Phillips had no idea at the time just how far Rhodes would take that promise.
She woke up in the wee hours of the morning three days a week, every week. Never mind that Rhodes had already retired and should have been enjoying late mornings in bed. She got up, picked Phillips up and had her to dialysis by 5:30 a.m.
She saw firsthand how sick the treatments made Phillips, how rundown she was, how her energy was zapped.
"That was very shocking for me. That was really hard to watch," Rhodes said. "She's a pretty strong woman and it about did her in. It just broke my heart."
Phillips would need a kidney transplant. It was her only chance of getting off dialysis. Rhodes' heart broke again when she found out she wasn't a match to be her friend's donor.
But instead of waiting around for Phillips to move up the list to get a donor kidney, which doctors said could be five years, Rhodes, Phillips and a group of friends went to work to find a living donor. They printed fliers that were handed out at local churches, golf courses and schools.
The fliers included photos of Phillips and told her story bluntly: "I need a kidney transplant as soon as possible. A kidney transplant will save my life." There was a number to call Indiana University Health, where Phillips wanted to get her transplant surgery.
Phillips took the fliers to a county fair in Ohio.

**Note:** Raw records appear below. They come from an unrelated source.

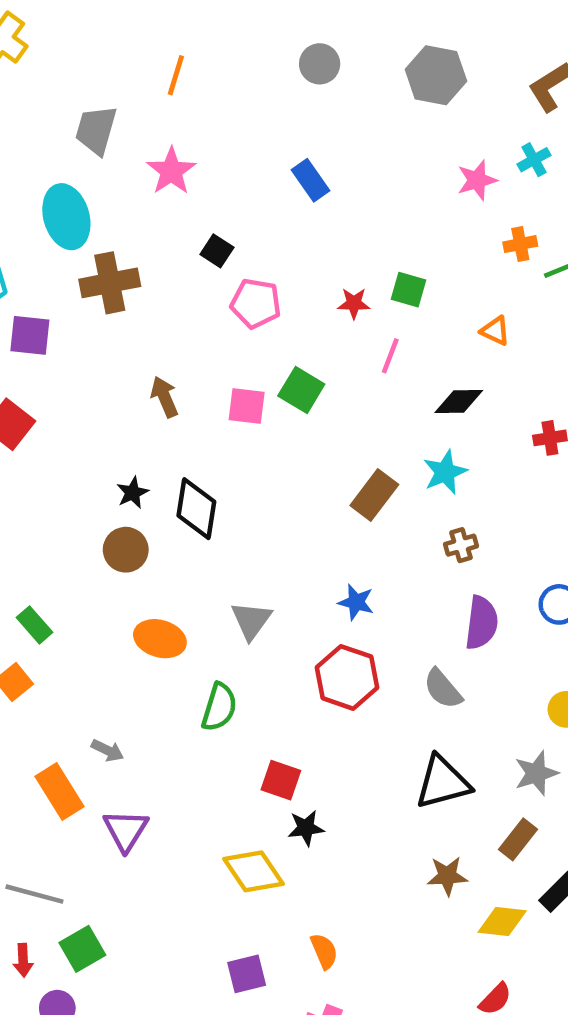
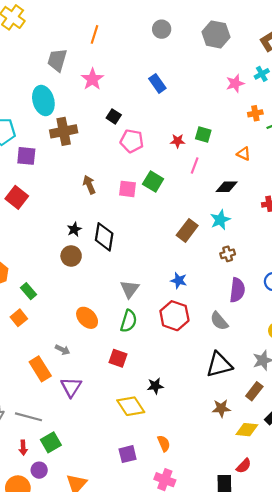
orange ellipse: (160, 639) -> (87, 318), moved, turned 30
green semicircle: (219, 707) -> (129, 321), moved
red square: (281, 780) -> (118, 358), moved

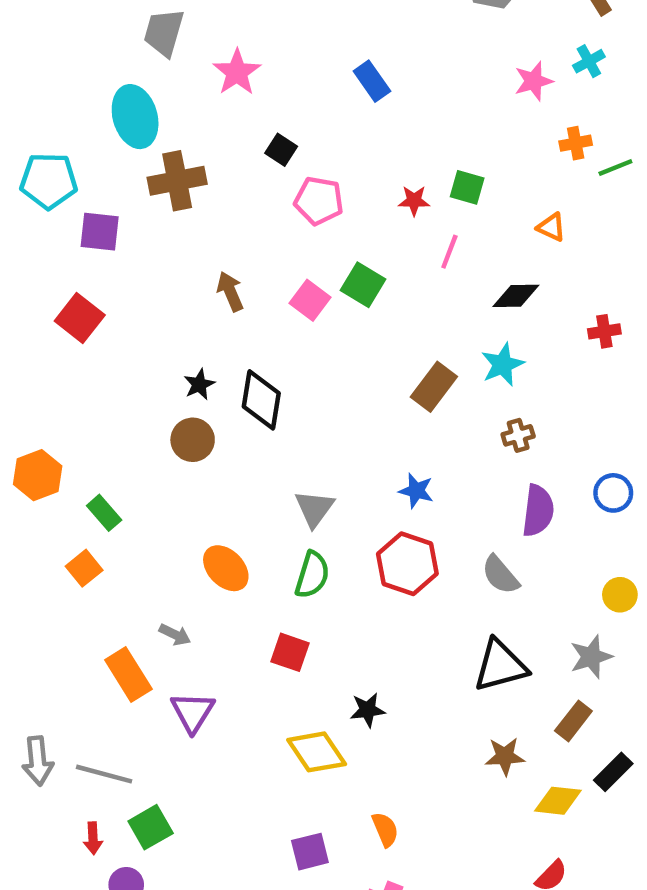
pink square: (128, 189) -> (310, 300), turned 30

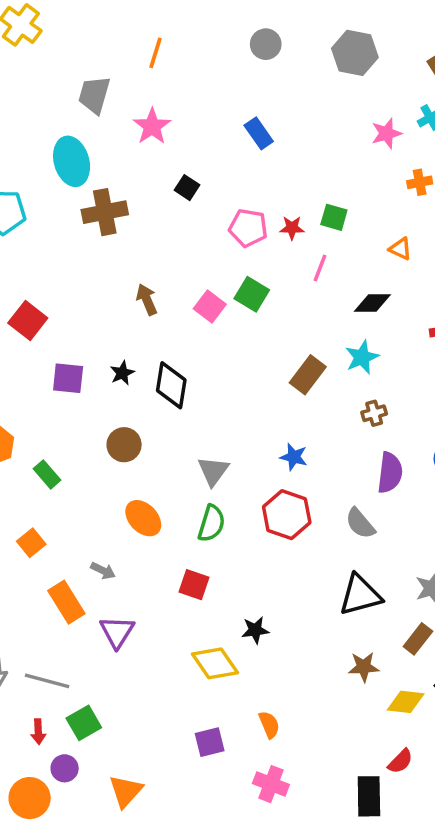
pink pentagon: (319, 201) -> (248, 228), moved
purple square: (100, 232) -> (68, 378), moved
brown circle: (193, 440) -> (124, 445), moved
orange square: (84, 568) -> (31, 543), moved

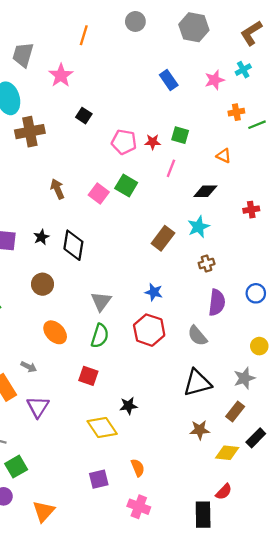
orange line: (156, 53) -> (84, 35), moved
blue rectangle: (259, 133) -> (169, 80), moved

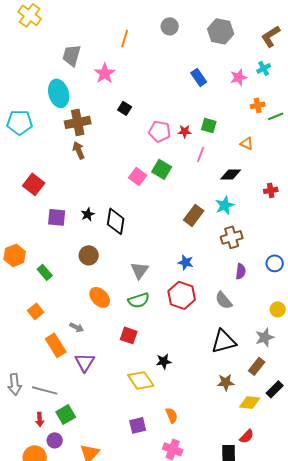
brown arrow: (57, 189) -> (79, 150), moved
brown cross: (207, 264) -> (232, 237), size x1.5
purple semicircle: (217, 302) -> (241, 271), size x0.7
green semicircle: (100, 336) -> (139, 300), turned 55

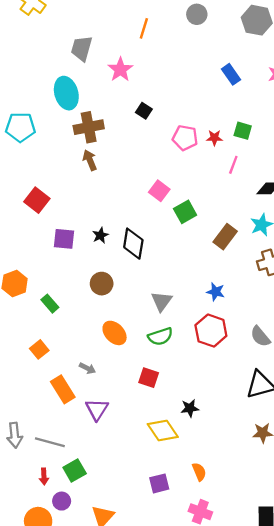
green square: (162, 169) -> (185, 212), moved, turned 30

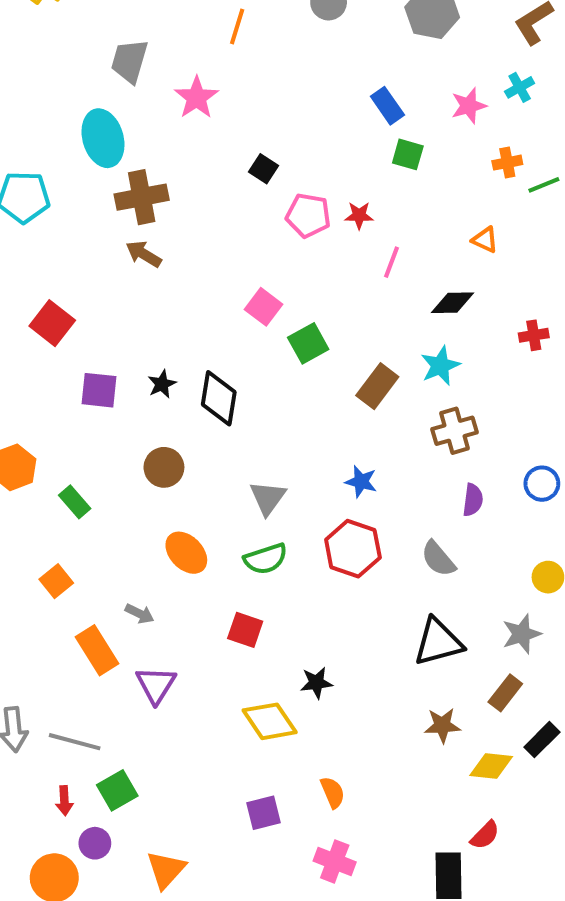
black square: (144, 111) -> (264, 169), moved
green square: (243, 131) -> (408, 154), moved
brown arrow: (90, 160) -> (144, 254), turned -36

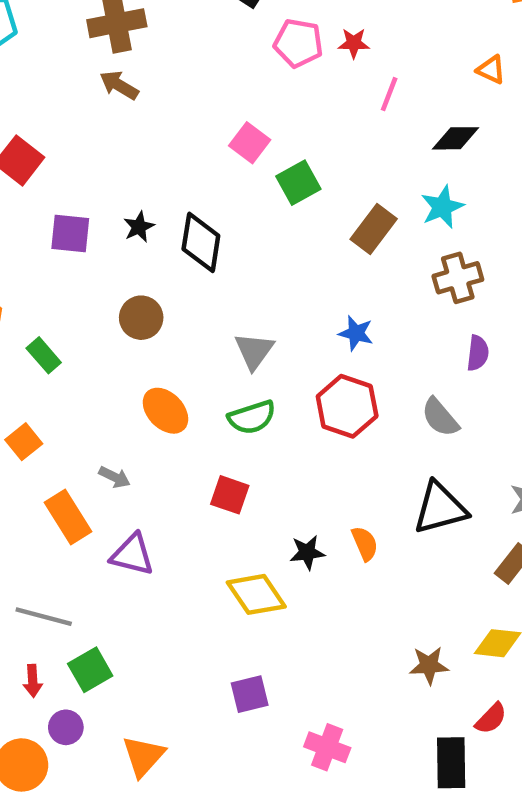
purple triangle: (156, 685) -> (132, 555), turned -48
brown star: (442, 725) -> (429, 665), moved
orange semicircle: (333, 792) -> (365, 544), moved

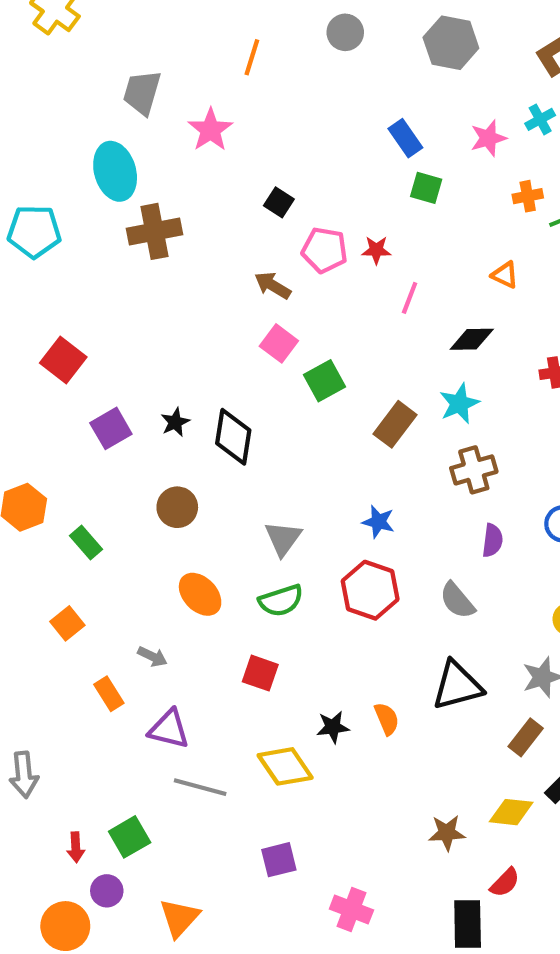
brown arrow: (119, 85) -> (273, 285), moved
purple square: (70, 234) -> (111, 428), turned -36
orange rectangle: (68, 517) -> (109, 694), size x0.7
gray line: (44, 617) -> (200, 787), moved

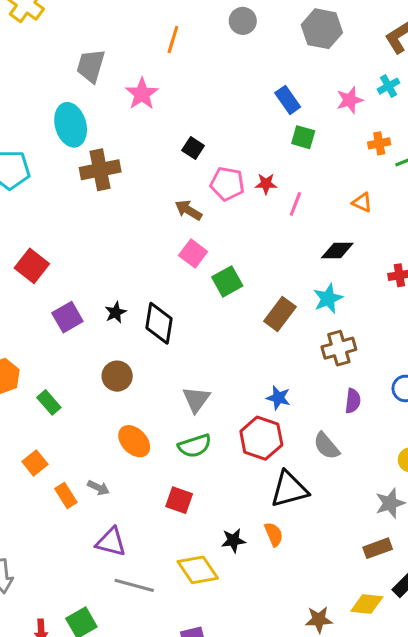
pink line: (410, 298) -> (295, 204), moved
blue star: (378, 522) -> (278, 398), moved
black triangle: (457, 686) -> (289, 489), moved
orange rectangle: (109, 694) -> (66, 495), moved
brown rectangle: (526, 737) -> (378, 548), turned 32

She stood at a booth handing them out to people passing by. She wasn't asking them to be a donor, just to pass her information on.
"I always felt like if I could get it in their hands, I had half a chance," Phillips said.

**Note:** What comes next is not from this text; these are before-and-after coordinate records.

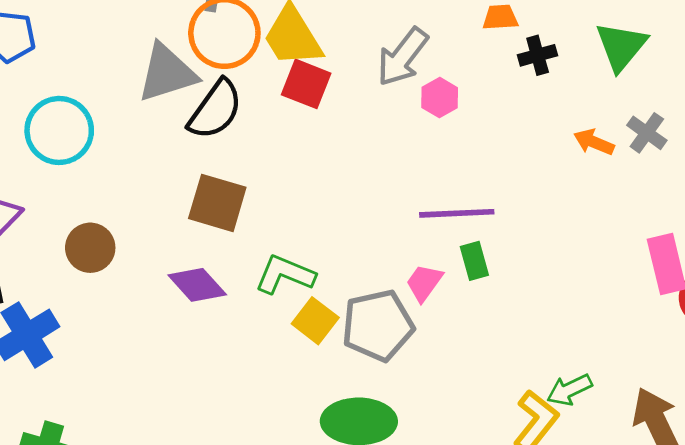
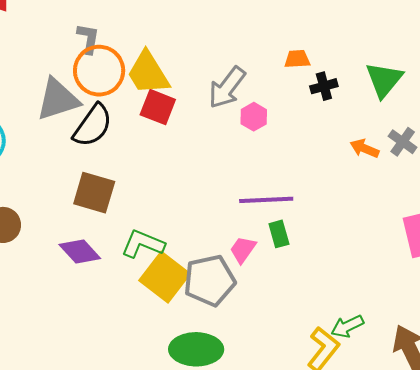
yellow square: (315, 321) -> (165, 277), size x1.5

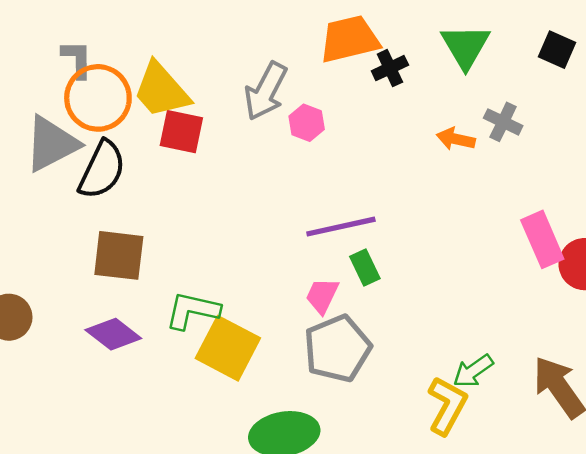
orange trapezoid: (297, 59) -> (349, 39), size x1.8
gray pentagon: (210, 280) -> (337, 349), moved

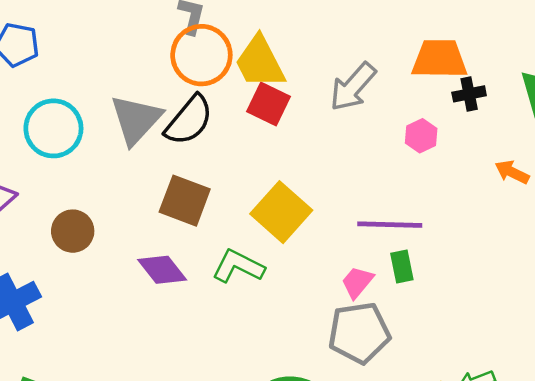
pink hexagon: (307, 123) -> (421, 136), moved
gray triangle: (51, 144) -> (136, 120), moved, turned -34
yellow square: (228, 348) -> (281, 212), moved

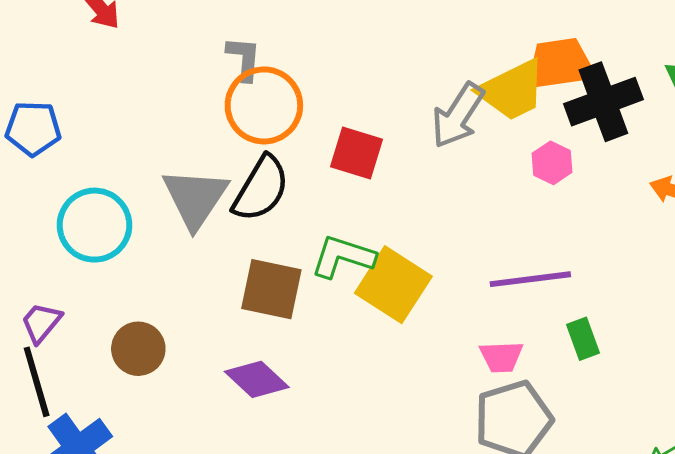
yellow trapezoid: (260, 62) -> (512, 90), moved, turned -80
black cross: (469, 94) -> (603, 102), size x1.8
green L-shape: (238, 266) -> (343, 257), moved
green rectangle: (402, 267) -> (583, 339), moved
pink trapezoid: (357, 282) -> (501, 357), turned -123

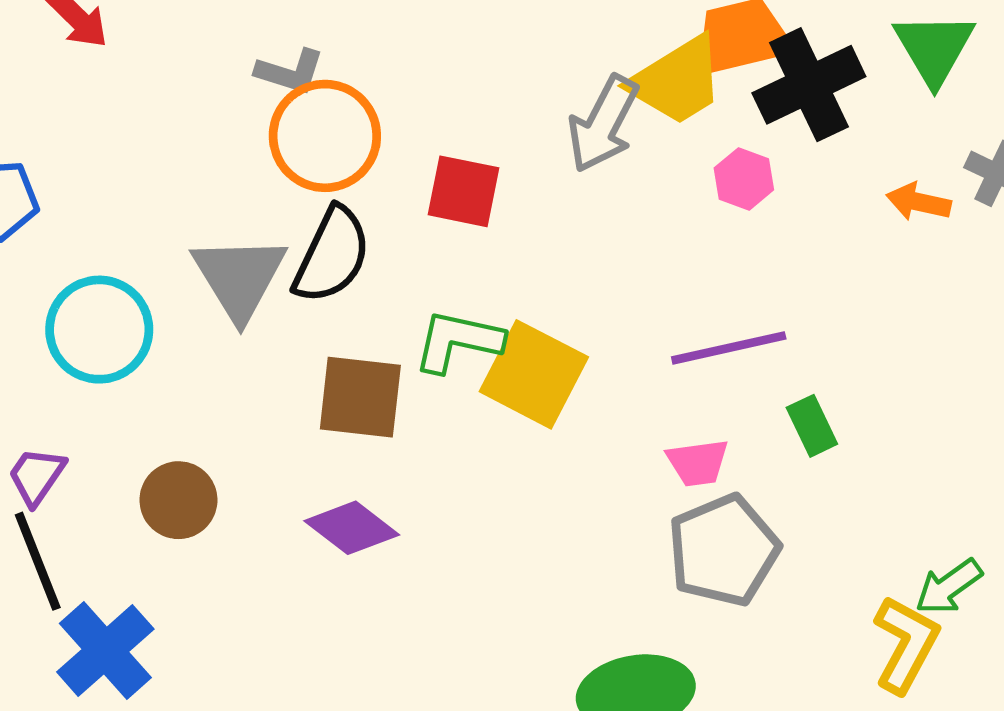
gray L-shape: (244, 59) -> (290, 72), turned 108

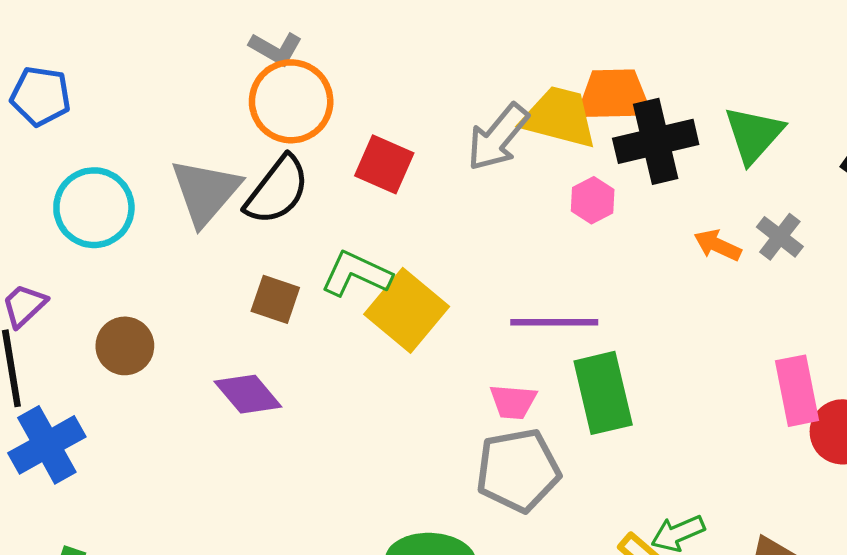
yellow trapezoid: (677, 81) -> (559, 117), turned -146
brown square: (360, 397) -> (275, 299), size x0.7
green rectangle: (812, 426) -> (603, 393), size x1.8

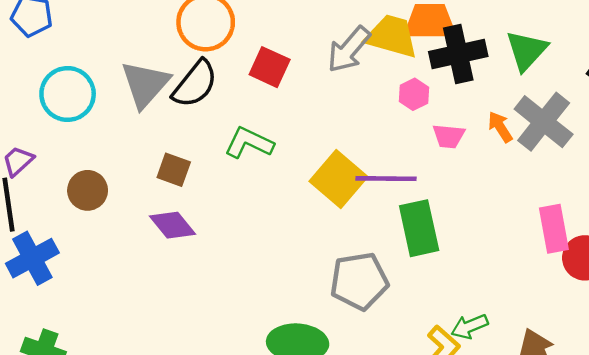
gray cross: (780, 237) -> (544, 122), size x1.8
orange arrow: (718, 245) -> (500, 127), turned 32
brown square: (275, 299) -> (174, 170), moved
yellow square: (407, 310) -> (338, 179), moved
pink trapezoid: (513, 402) -> (449, 136), moved

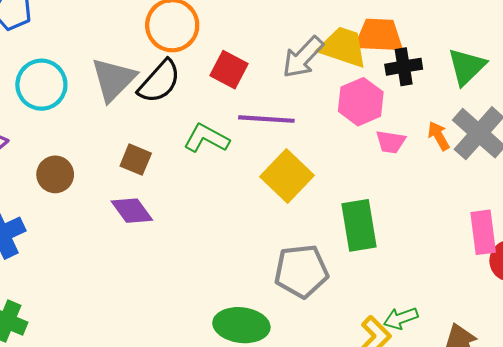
black cross: (458, 54) -> (404, 67), size x0.7
pink hexagon: (414, 94) -> (361, 102), size x1.6
purple line: (386, 179) -> (266, 119), moved

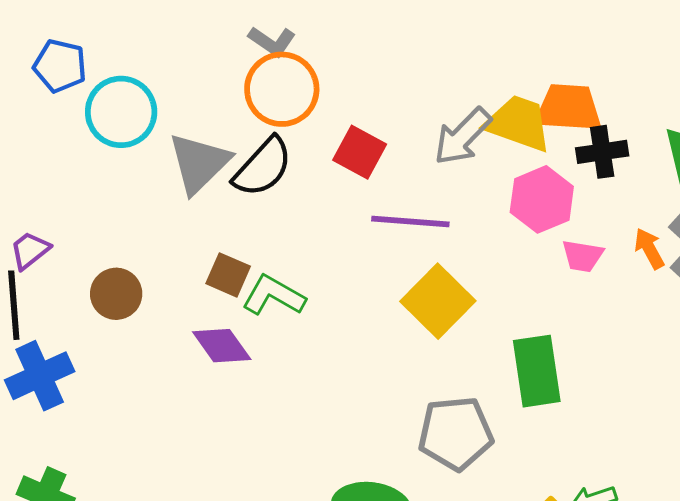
cyan circle: (41, 85) -> (121, 112), moved
green L-shape: (206, 138) -> (274, 296), moved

But she had more than half a chance. One of those fliers landed in the hands of a complete stranger, who looked in Phillips' eyes and spoke briefly to her.

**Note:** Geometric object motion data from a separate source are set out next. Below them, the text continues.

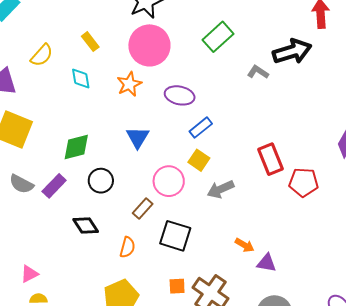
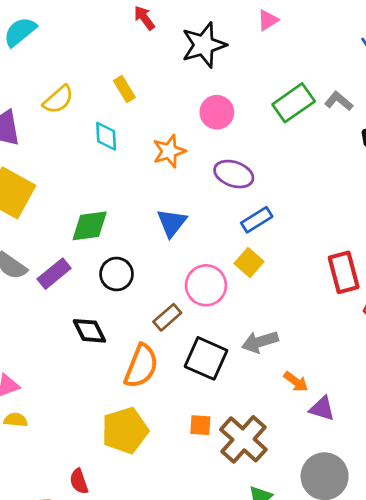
pink circle: (149, 45) -> (217, 112), moved, size x0.6
gray L-shape: (258, 72) -> (339, 101), moved
gray arrow: (221, 189) -> (260, 342), moved
orange semicircle: (127, 247) -> (141, 366), size x1.6

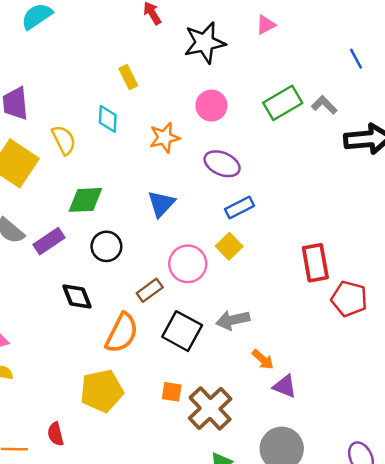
yellow semicircle: (58, 99) -> (64, 140), moved, turned -80

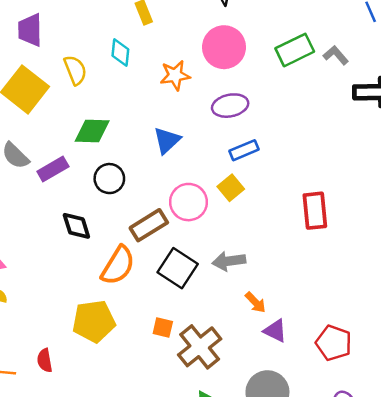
pink circle: (211, 106) -> (224, 47), size x1.4
purple ellipse: (222, 164) -> (230, 106), turned -40
brown rectangle: (150, 290) -> (149, 225), size x1.4
red pentagon: (349, 299) -> (334, 343), moved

"I remember her saying, 'I'll prayerfully consider this,'" Phillips said.
By early the next morning, that complete stranger had already called IU Health. She had made her decision.
She was ready to donate her kidney to Phillips.
What? Rhodes didn't get it. A complete stranger was willing to give up her kidney for some woman she didn't even know. Someone she saw for a few moments at a county fair?
"I couldn't quite wrap my head around that," Rhodes said.
Very soon, though, the impact of that complete stranger started mounting. As Rhodes watched Phillips undergo surgery in September. As she watched her dear friend come back to life, be vibrant again.
This complete stranger had saved her best friend's life.
Rhodes started thinking. She was willing to donate a kidney to Phillips. Why stop just because she wasn't a match for her?
"I just had this nudging," Rhodes said. "I think it was God nudging me a little bit."
And with that, she made a decision that her best friend never saw coming.
There was silence on the other end of the phone. Rhodes had decided that Phillips would be the first person she would tell.
"I just want you to know that you have been amazing and you have really impacted me," Rhodes said into the phone. "And I want you to know I'm going to move forward and be a donor."
Phillips was speechless on the other end. Sobbing.
"I was so incredibly proud. I was honored that she said she was doing this because of me," Phillips said. "It was an incredible phone call. I just sat there and shook my head. It's like the branch of a tree and it's just growing and growing."
Tina Nash sat inside her hospital room at IU Health University Hospital on Sunday. She had just received a kidney in the same place Phillips did. And like Phillips, Nash couldn't believe a complete stranger would be so kind.
Then, Rhodes walked into her room. The two women hugged. They cried. Nash kissed Rhodes on the cheek. Rhodes embraced Nash's husband, Steve.
"It was a powerful, emotional time," Rhodes said. Giving that kidney made her feel "very filled and content."
It's hard to believe the power of a friendship and the kindness of a complete stranger led to another woman's life being saved.
"Most people say, 'How can you do this for a complete stranger?'" Rhodes said. "I think, maybe this is the reason I didn't match Kelley. So two lives could be saved."